< Hosea 6 >

1 Komt en laat ons wederkeren tot den HEERE, want Hij heeft verscheurd, en Hij zal ons genezen; Hij heeft geslagen, en Hij zal ons verbinden.
«Venite, ritorniamo al Signore: egli ci ha straziato ed egli ci guarirà. Egli ci ha percosso ed egli ci fascerà.
2 Hij zal ons na twee dagen levend maken; op den derden dag zal Hij ons doen verrijzen, en wij zullen voor Zijn aangezicht leven.
Dopo due giorni ci ridarà la vita e il terzo ci farà rialzare e noi vivremo alla sua presenza.
3 Dan zullen wij kennen, wij zullen vervolgen, om den HEERE te kennen; Zijn uitgang is bereid als de dageraad; en Hij zal tot ons komen als een regen, als de spade regen en vroege regen des lands.
Affrettiamoci a conoscere il Signore, la sua venuta è sicura come l'aurora. Verrà a noi come la pioggia di autunno, come la pioggia di primavera, che feconda la terra».
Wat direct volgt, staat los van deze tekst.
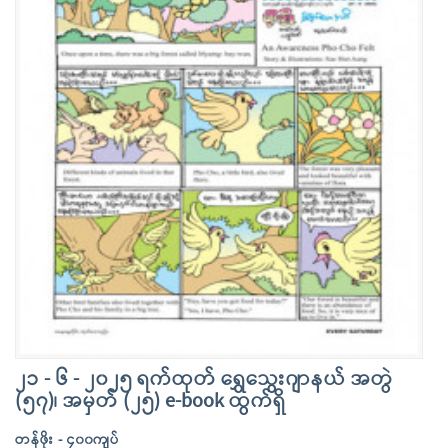
၂၁ - ၆ - ၂၀၂၅ ရက်ထုတ် ရွှေသွေးဂျာနယ် အတွဲ
(၅၇)၊ အမှတ် (၂၅) e-book ထွက်ရှိ
တန်ဖိုး - ၄၀၀ကျပ်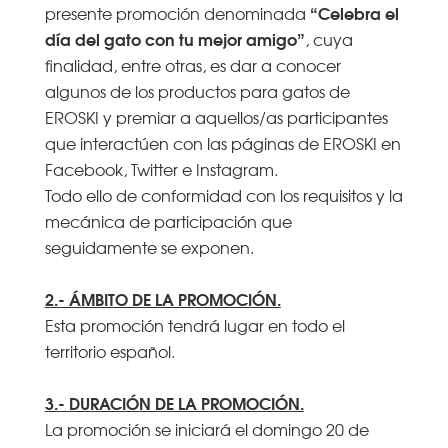
“Celebra el
presente promoción denominada
día del gato con tu mejor amigo”
, cuya
finalidad, entre otras, es dar a conocer
algunos de los productos para gatos de
EROSKI y premiar a aquellos/as participantes
que interactúen con las páginas de EROSKI en
Facebook, Twitter e Instagram.
Todo ello de conformidad con los requisitos y la
mecánica de participación que
seguidamente se exponen.
2.- ÁMBITO DE LA PROMOCIÓN.
Esta promoción tendrá lugar en todo el
territorio español.
3.- DURACIÓN DE LA PROMOCIÓN.
La promoción se iniciará el domingo 20 de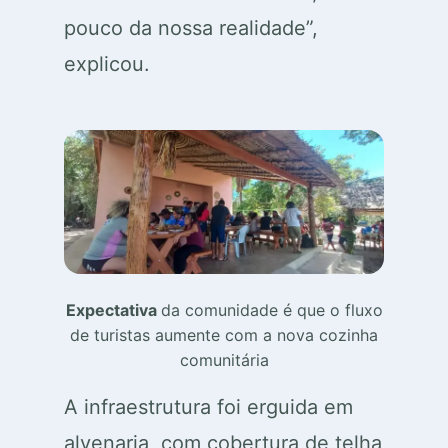
pouco da nossa realidade”,
explicou.
Expectativa
da comunidade é que o fluxo
de turistas aumente com a nova cozinha
comunitária
A infraestrutura foi erguida em
alvenaria, com cobertura de telha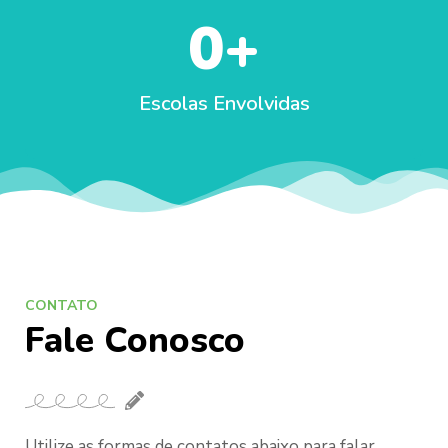
0
+
Escolas Envolvidas
CONTATO
Fale Conosco
Utilize as formas de contatos abaixo para falar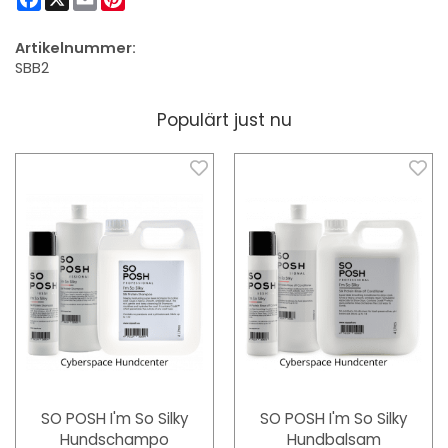
Artikelnummer:
SBB2
Populärt just nu
SO POSH I'm So Silky
SO POSH I'm So Silky
Hundschampo
Hundbalsam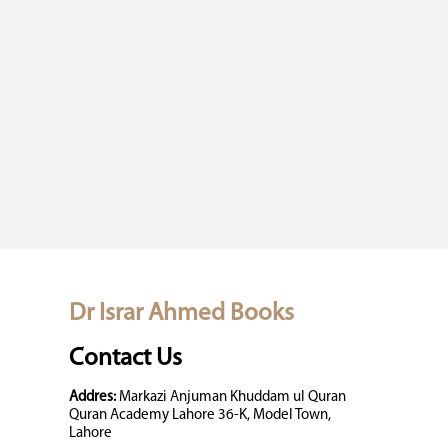
Dr Israr Ahmed Books
Contact Us
Addres:
Markazi Anjuman Khuddam ul Quran
Quran Academy Lahore 36-K, Model Town,
Lahore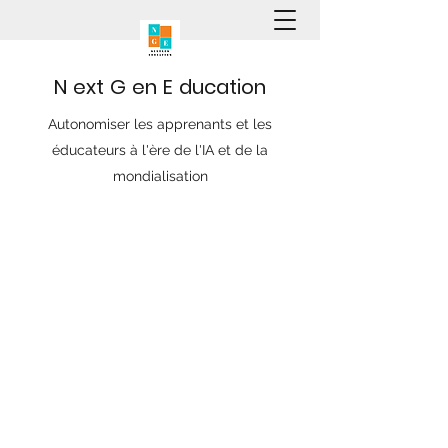
N
ext
G
en
E
ducation
Autonomiser les apprenants et les
éducateurs à l'ère de l'IA et de la
mondialisation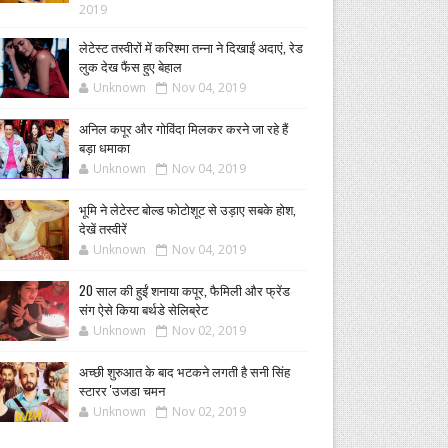
2019
लेटेस्ट तस्वीरों में करिश्मा तन्ना ने दिखाईं अदाएं, रेड
लुक देख फैंस हुए बेहाल
Unknown
Nov 04, 2019
अनिल कपूर और गोविंदा मिलकर करने जा रहे हैं
बड़ा धमाका
Unknown
Nov 04, 2019
भूमि ने लेटेस्ट बोल्ड फोटोशूट से उड़ाए सबके होश,
देखें तस्वीरें
Unknown
Nov 04, 2019
20 साल की हुईं शनाया कपूर, फैमिली और फ्रेंड
संग ऐसे किया बर्थडे सेलिब्रेट
Unknown
Nov 02, 2019
अच्छी शुरुआत के बाद भटकने लगती है सनी सिंह
स्टारर 'उजडा चमन
Unknown
Nov 02, 2019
4 Wat zal Ik u doen, o Efraim! wat zal Ik u doen, o Juda! dewijl uw weldadigheid is als een morgenwolk, en als een vroegkomende dauw, die henengaat.
Che dovrò fare per te, Efraim, che dovrò fare per te, Giuda? Il vostro amore è come una nube del mattino, come la rugiada che all'alba svanisce.
5 Daarom heb Ik hen behouwen door de profeten; Ik heb ze gedood door de redenen Mijns monds; en uw oordelen zullen voortkomen aan het licht.
Per questo li ho colpiti per mezzo dei profeti, li ho uccisi con le parole della mia bocca e il mio giudizio sorge come la luce:
6 Want Ik heb lust tot weldadigheid, en niet tot offer; en tot de kennis Gods, meer dan tot brandofferen.
poiché voglio l'amore e non il sacrificio, la conoscenza di Dio più degli olocausti.
7 Maar zij hebben het verbond overtreden als Adam; daar hebben zij trouwelooslijk tegen Mij gehandeld.
Ma essi come Adamo hanno violato l'alleanza, ecco dove mi hanno tradito.
8 Gilead is een stad van werkers der ongerechtigheid; zij is betreden van bloed.
Gàlaad è una città di malfattori, macchiata di sangue.
9 Gelijk de benden der straatschenders op iemand wachten, alzo is het gezelschap der priesteren; zij moorden op den weg naar Sichem, waarlijk, zij doen schandelijke daden.
Come banditi in agguato una ciurma di sacerdoti assale sulla strada di Sichem, commette scelleratezze.
10 Ik zie een afschuwelijke zaak in het huis Israels; aldaar is Efraims hoererij, Israel is verontreinigd.
Orribili cose ho visto in Betel; là si è prostituito Efraim, si è contaminato Israele.
11 Ook heeft hij u, o Juda! een oogst gezet, als Ik de gevangenen Mijns volks wederbracht.
Anche a te, Giuda, io riserbo una mietitura, quando ristabilirò il mio popolo.